Instructions for the task
Collect every line in the records below that contains the word "многих".

Records excerpted from a collection:
____________

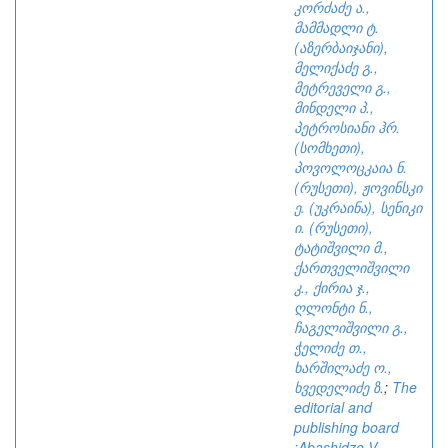
კორძაძე ა.,
მამმადლი ტ.
(აზერბაიჯანი),
მელიქაძე გ.,
მეტრეველი გ.,
მინდელი პ.,
პეტროსიანი ჰრ.
(სომხეთი),
პოვოლოცკაია ნ.
(რუსეთი), ჟოვინსკი
ე. (უკრაინა), სენიკი
ი. (რუსეთი),
ტატიშვილი მ.,
ქართველიშვილი
კ., ქირია ჯ.,
ღლონტი ნ.,
ჩაგელიშვილი გ.,
ჭელიძე თ.,
ხარშილაძე ო.,
ხვედელიძე ზ.
;
The
editorial and
publishing board
:Abashidze V.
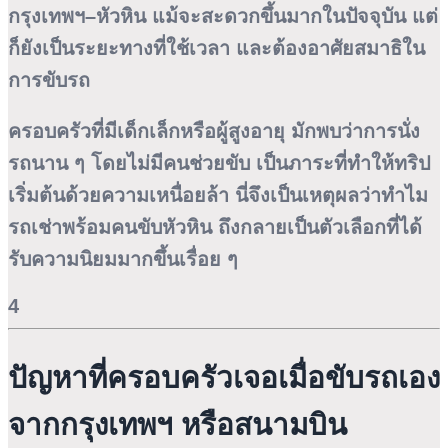
กรุงเทพฯ–หัวหิน แม้จะสะดวกขึ้นมากในปัจจุบัน แต่
ก็ยังเป็นระยะทางที่ใช้เวลา และต้องอาศัยสมาธิใน
การขับรถ
ครอบครัวที่มีเด็กเล็กหรือผู้สูงอายุ มักพบว่าการนั่ง
รถนาน ๆ โดยไม่มีคนช่วยขับ เป็นภาระที่ทำให้ทริป
เริ่มต้นด้วยความเหนื่อยล้า นี่จึงเป็นเหตุผลว่าทำไม
รถเช่าพร้อมคนขับหัวหิน ถึงกลายเป็นตัวเลือกที่ได้
รับความนิยมมากขึ้นเรื่อย ๆ
4
ปัญหาที่ครอบครัวเจอเมื่อขับรถเอง
จากกรุงเทพฯ หรือสนามบิน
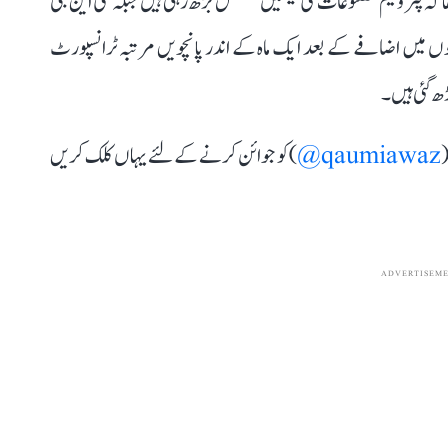
ھا کہ پٹرولیم مصنوعات کی قیمتیں مسلسل بڑھ رہی ہیں جبکہ سی این جی
 میں اضافے کے بعد ایک ماہ کے اندر پانچویں مرتبہ ٹرانسپورٹ
ھ گئی ہیں۔
(
qaumiawaz@
) کو جوائن کرنے کے لئے یہاں کلک کریں
ADVERTISEM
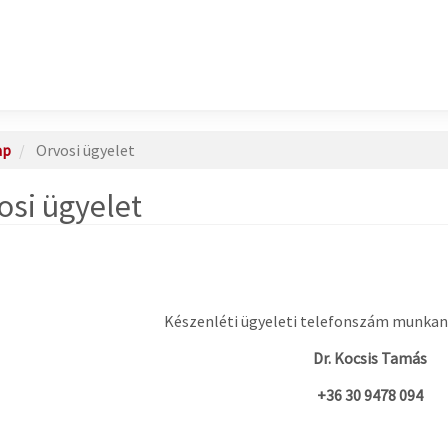
ap
Orvosi ügyelet
osi ügyelet
Készenléti ügyeleti telefonszám munkana
Dr. Kocsis Tamás
+36 30 9478 094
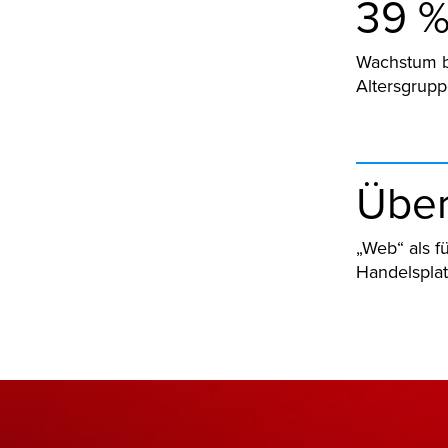
39 
Wachstum b
Altersgrupp
Über
„Web“ als f
Handelsplat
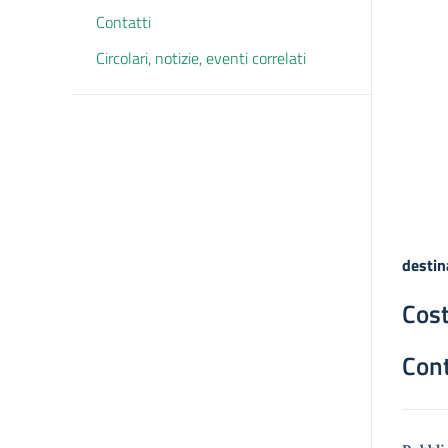
Contatti
Circolari, notizie, eventi correlati
destin
Cost
Cont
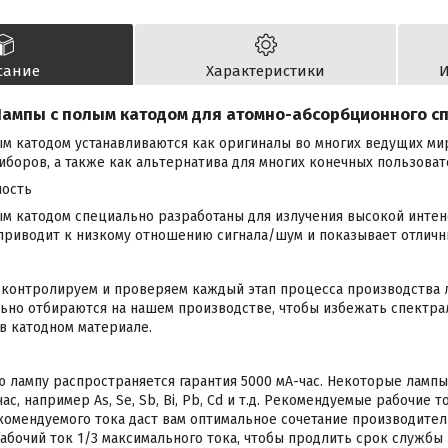
сание
Характеристики
И
ампы с полым катодом для атомно-абсорбционного с
м катодом устанавливаются как оригиналы во многих ведущих м
боров, а также как альтернатива для многих конечных пользоват
ность
ым катодом специально разработаны для излучения высокой инте
 приводит к низкому отношению сигнала/шум и показывает отличн
контролируем и проверяем каждый этап процесса производства л
ьно отбираются на нашем производстве, чтобы избежать спектра
 в катодном материале.
 лампу распространяется гарантия 5000 мА-час. Некоторые лампы
ас, например As, Se, Sb, Bi, Pb, Cd и т.д. Рекомендуемые рабочие 
омендуемого тока даст вам оптимальное сочетание производител
бочий ток 1/3 максимального тока, чтобы продлить срок службы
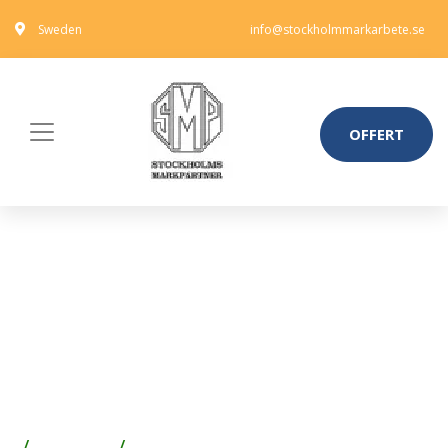
Sweden
info@stockholmmarkarbete.se
OFFERT
BOSCH BEST FOR CERAMIC
DRY SPEED
DIAMANTBORRSATS MED X-
LOCK, 5 DELAR
Förvaring
Förvaringslådor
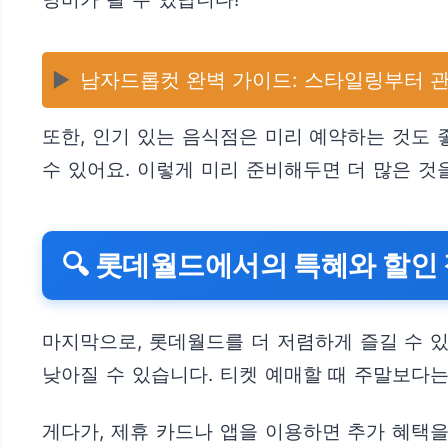
▶️
남자드롭컷 완벽 가이드: 스타일링부터 
또한, 인기 있는 음식점은 미리 예약하는 것도
수 있어요. 이렇게 미리 준비해두면 더 많은 것
🔍 롯데월드에서의 특혜와 할인
마지막으로, 롯데월드를 더 저렴하게 즐길 수 
낮아질 수 있습니다. 티켓 예매할 때 주말보다
게다가, 제휴 카드나 앱을 이용하면 추가 혜택을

____________

Result for this task
м катодом устанавливаются как оригиналы во многих ведущих м
боров, а также как альтернатива для многих конечных пользоват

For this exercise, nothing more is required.